Guardrail fatiscenti? Il procuratore capo di Venezia ha predisposto una perizia nel tratto dell'incidente del bus. Ma basta poco per capire che le protezioni non fossero adeguate. Arrugginite, deteriorate, fuori norma da parecchio tempo: e con una manutenzione totalmente assente, come testimoniano le immagini di Street View degli ultimi 15 anni.
Il problema è che gli stessi problemi del tratto della tragedia di martedì si replicano per 20mila chilometri di autostrade, escluse statali e provinciali. Le stesse che percorriamo per andare al lavoro e in vacanza. «L'Italia è piena di barriere inadeguate - spiega Pietro Gimelli, direttore generale Unicmi, l'unione nazionale delle industrie delle costruzioni metalliche - Non solo i chilometri dichiarati da Anas e Autostrade. Il problema è che le competenze sulle strade sono così frazionate tra enti che il rimpallo di responsabilità è una costante».
E infatti il copione si replica anche stavolta. «La città di Venezia ha ereditato il cavalcavia dalla Stato, qualcuno potrebbe andare al Ministero a chiedere come mai questo progetto è fatto così» accusa l'assessore alla Mobilità di Venezia Renato Boraso. A dire che le protezioni ai lati delle nostre strade non vanno bene era stato, nel 2019, anche il gip di Avellino Fabrizio Ciccone. Mentre si stava occupando delle indagini sul bus precipitato del viadotto Acqualonga e sulla morte di 40 passeggeri, ha voluto lanciare un allarme a tutto il Paese: «La maggior parte delle barriere a bordo ponte delle autostrade italiane - aveva scritto a pagina 27 della sua ordinanza - sono da inserire nel gruppo di priorità numero uno, in cui è massima l'urgenza di intervento». Ma le cose non sembrano poi così diverse oggi.
La legge c'è. E ci sono anche i soldi stanziati per i lavori di ammodernamento del varco, 6,5 milioni di euro. Quel pezzettino di barriera aspettava di essere messo a norma (come altri 20mila chilometri di protezioni): la legge nel corso degli anni ha regolato la progettazione, la validazione e l'installazione delle barriere stradali di sicurezza attraverso diversi decreti. Nel 1992 con un decreto ministeriale e nel 2004 con diverse circolari. E poi nel 2011 è arrivato il regolamento Ue stabilendo parametri uguali per tutti: sui materiali, sulle misure, sulle distanze.

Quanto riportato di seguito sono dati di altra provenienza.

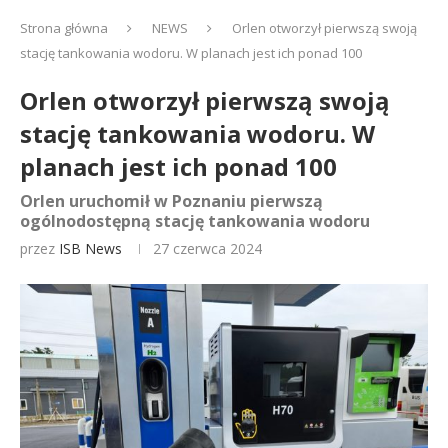
Strona główna
NEWS
Orlen otworzył pierwszą swoją
stację tankowania wodoru. W planach jest ich ponad 100
Orlen otworzył pierwszą swoją
stację tankowania wodoru. W
planach jest ich ponad 100
Orlen uruchomił w Poznaniu pierwszą
ogólnodostępną stację tankowania wodoru
przez
ISB News
27 czerwca 2024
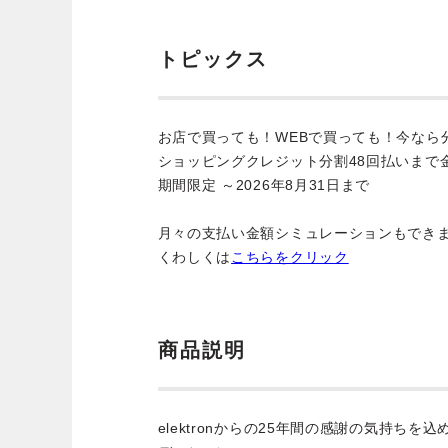
トピックス
お店で買っても！WEBで買っても！今なら
ショッピングクレジット分割48回払いまで
期間限定 ～2026年8月31日まで
月々の支払い金額シミュレーションもでき
くわしくは
こちらをクリック
商品説明
elektronからの25年間の感謝の気持ちを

Fa male dirlo ora ma «se su quel varco ci fosse stata una barriera costruita con i parametri di oggi, quell'incidente non sarebbe avvenuto» constata Gimelli - Ora le barriere di acciaio sono più alte, hanno due o tre fasce orizzontali e hanno una maggior solidità - spiega il presidente Unicmi - Non solo, non ci sono più buchi, nemmeno quando serve un passaggio per poter fare manutenzione. Per far passare gli addetti ai lavori si affiancano due barriere, una più avanti e una più indietro. Così è più sicuro».
La norma sugli appalti pubblici prevede anche una serie di controlli pro sicurezza che un po' di anni fa non c'era: chi realizza la barriera deve rilasciare un certificato con cui attesta la «corretta posa» e si assume la piena responsabilità del lavoro. Questo dovrebbe assicurare verifiche capillari sui materiali e sui cantieri. Ma spesso si scivola in facilonerie. Come mai? In un certo senso è l'unico modo che un produttore del settore ha per districarsi da burocrazia paludosa e lungaggini. I progetti, prima del certificato finale, vengono infatti depositati al Ministero e lì restano fermi, impilati in attesa del timbro che autorizzi a procedere. Eppure gli stanziamenti non mancano: Aspi ha investito 1,2 miliardi per ammodernare 3.
100 km di barriere e aumentare le ispezioni, Anas investirà 64 miliardi da qui al 2032 e parte di questi soldi serviranno anche ad aumentare la sicurezza.Il meccanismo appalti andrebbe oliato evitando che le soluzioni restino lettera morta. Pena la nostra sicurezza sulle strade. E la consapevolezza degli errori sempre e solo dopo la tragedia.